Data exchange organization reveals industry’s efforts on data security

Insurers need to learn from Equifax hacking case: CLIEDIS

The scale of the data breach that rocked Equifax last year served as a wakeup call for the financial services industry.

That’s the view of Darlys Corbitt, executive director, CLIEDIS , the Canadian non-profit that specializes in electronic data exchange in the life and health space.

According to Equifax, close to 143 million people were impacted by the data breach, as hackers gained access to a host of personal information, including social security numbers, birth dates and home addresses.

In connecting providers with distributors, CLIEDIS is responsible for some pretty sensitive information too, so the issue of data security was a key topic at the association’s recent seminar in Toronto.

“We had Craig Byrkit from Edward Jones speak at the event  and he talked about what was involved at an enterprise level in keeping data secure, as well as what we as individuals should watch out for, like how are breaches happening through a cellphone or laptop,” says Corbitt.

The ramifications of a breach of one of CLIEDIS’ data feeds are potentially massive, which is why the organization is being proactive. As the Equifax case demonstrates, hackers are using increasingly sophisticated means to get past security features. “Data security is of upmost importance to everybody, especially as it relates to the feeds,” says Corbitt. “CLIEDIS wants to know if there is a role we can play if and when a security breach happens. Equifax is what prompted us to start asking that question, but we are in the early stages of finding out what our role is.”

Also present at the seminar was Tana Sabatino, Implementation Services specialist with CLIEDIS. For her, the presentation by Cole Cioran, senior research director at Info-Tech Research Group was especially interesting, especially as it pertained to blockchain.

“There is definitely utility with blockchain in the insurance industry but we are struggling to identify exactly where to fit it in,” she says. “We want to make sure we aren’t using it to solve a problem that can’t be solved another way.

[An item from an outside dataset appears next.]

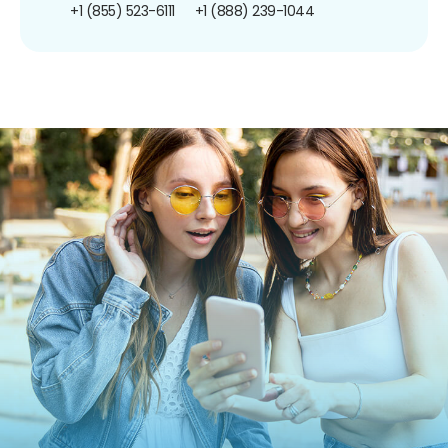
+1 (855) 523-6111
+1 (888) 239-1044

It is using it not just because we can, but because we should.”

While blockchain will undoubtedly become a game changer in the insurance space in the future, it is application programming interface (API) technology that CLIEDIS is most interested in right now.

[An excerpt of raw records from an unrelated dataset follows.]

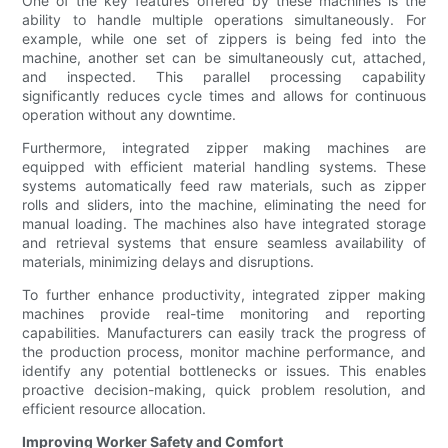
One of the key features offered by these machines is the
ability to handle multiple operations simultaneously. For
example, while one set of zippers is being fed into the
machine, another set can be simultaneously cut, attached,
and inspected. This parallel processing capability
significantly reduces cycle times and allows for continuous
operation without any downtime.
Furthermore, integrated zipper making machines are
equipped with efficient material handling systems. These
systems automatically feed raw materials, such as zipper
rolls and sliders, into the machine, eliminating the need for
manual loading. The machines also have integrated storage
and retrieval systems that ensure seamless availability of
materials, minimizing delays and disruptions.
To further enhance productivity, integrated zipper making
machines provide real-time monitoring and reporting
capabilities. Manufacturers can easily track the progress of
the production process, monitor machine performance, and
identify any potential bottlenecks or issues. This enables
proactive decision-making, quick problem resolution, and
efficient resource allocation.
Improving Worker Safety and Comfort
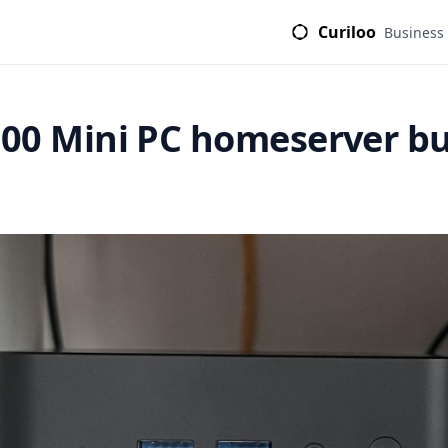
Curiloo
Business
00 Mini PC homeserver bu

 “Our focus in the last three years has been to establish a book of business at the distributors’ office, and that has been our focus on the data feeds,” says Sabatino. “The next logical piece now that we have that information is to build APIs so you can get real-time policy values, submit an address change, provide a carrier with an agent of record update and do that in a connected fashion, as opposed to sending batched files.”